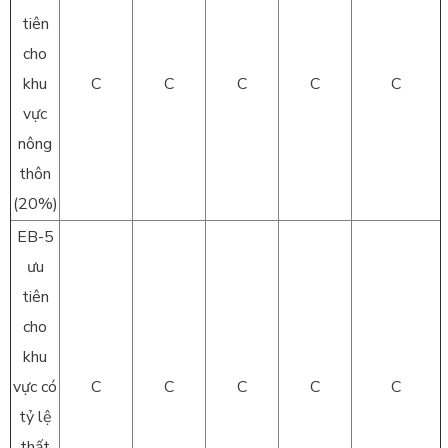
tiên
cho
khu
C
C
C
C
C
vực
nông
thôn
(20%)
EB-5
ưu
tiên
cho
khu
vực có
C
C
C
C
C
tỷ lệ
thất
********
> [What is required]
Set down the lines of the records above exactly, apart from the pictures.

> [Reply to the exercise]
tiên
cho
khu
C
C
C
C
C
vực
nông
thôn
(20%)
EB-5
ưu
tiên
cho
khu
vực có
C
C
C
C
C
tỷ lệ
thất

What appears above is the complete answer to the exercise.